*Exercise:* The answer must consist of each line below that holds the word "migliore", copied as it stands.

** Opening Given records block **

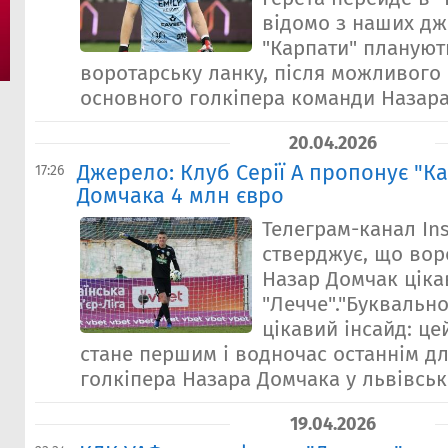
відомо з наших дж
"Карпати" плануют
воротарську ланку, після можливого
основного голкіпера команди Назара
20.04.2026
Джерело: Клуб Серії А пропонує "К
17:26
Домчака 4 млн євро
Телеграм-канал In
стверджує, що вор
Назар Домчак ціка
"Лечче"."Буквальн
цікавий інсайд: це
стане першим і водночас останнім д
голкіпера Назара Домчака у львівськи
19.04.2026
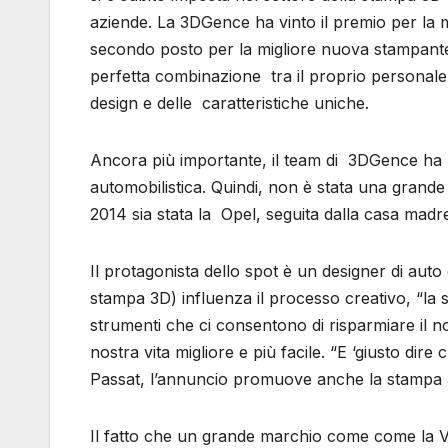
aziende. La 3DGence ha vinto il premio per la 
secondo posto per la migliore nuova stampante 
perfetta combinazione tra il proprio personale e
design e delle caratteristiche uniche.
Ancora più importante, il team di 3DGence ha pr
automobilistica. Quindi, non è stata una grande
2014 sia stata la Opel, seguita dalla casa mad
Il protagonista dello spot è un designer di auto
stampa 3D) influenza il processo creativo, “la 
strumenti che ci consentono di risparmiare il no
nostra vita migliore e più facile. “E ‘giusto dir
Passat, l’annuncio promuove anche la stampa 
Il fatto che un grande marchio come come la V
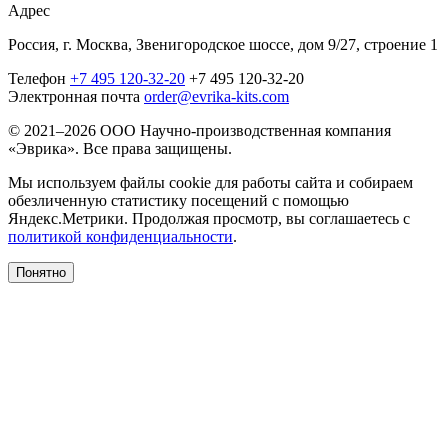
Адрес
Россия, г. Москва, Звенигородское шоссе, дом 9/27, строение 1
Телефон
+7 495 120-32-20
+7 495 120-32-20
Электронная почта
order@evrika-kits.com
© 2021–2026 ООО Научно-производственная компания
«Эврика». Все права защищены.
Мы используем файлы cookie для работы сайта и собираем
обезличенную статистику посещений с помощью
Яндекс.Метрики. Продолжая просмотр, вы соглашаетесь с
политикой конфиденциальности
.
Понятно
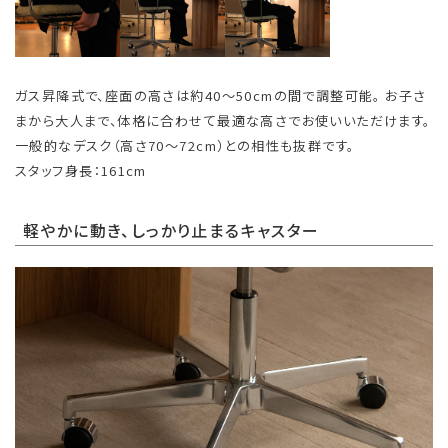
ガス昇降式で、座面の高さは約40〜50cmの間で調整可能。 お子さ
まから大人まで、体格に合わせて最適な高さでお使いいただけます。
一般的なデスク（高さ70〜72cm）との相性も抜群です。
スタッフ身長：161cm
軽やかに動き、しっかり止まるキャスター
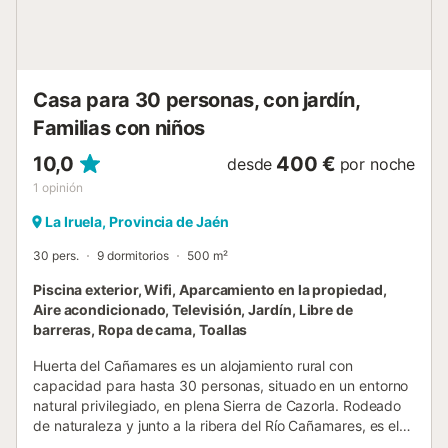
supermercado más cercano: 5,65 km. Distancia a pie/en
coche a la costa y la playa: 22 km Playa de Chilches. Hay
aparcamiento gratuito disponible en la propiedad. Se
admiten mascotas previa solicitud. En caso de necesitar
ayuda, el propi...
Casa para 30 personas, con jardín,
Familias con niños
10,0
400 €
desde
por noche
1
opinión
La Iruela, Provincia de Jaén
30 pers.
9 dormitorios
500 m²
Piscina exterior, Wifi, Aparcamiento en la propiedad,
Aire acondicionado, Televisión, Jardín, Libre de
barreras, Ropa de cama, Toallas
Huerta del Cañamares es un alojamiento rural con
capacidad para hasta 30 personas, situado en un entorno
natural privilegiado, en plena Sierra de Cazorla. Rodeado
de naturaleza y junto a la ribera del Río Cañamares, es el
lugar perfecto para desconectar, descansar y disfrutar de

** Closing Given records block **

*Written solution:*
secondo posto per la migliore nuova stampante 
nostra vita migliore e più facile. “E ‘giusto dir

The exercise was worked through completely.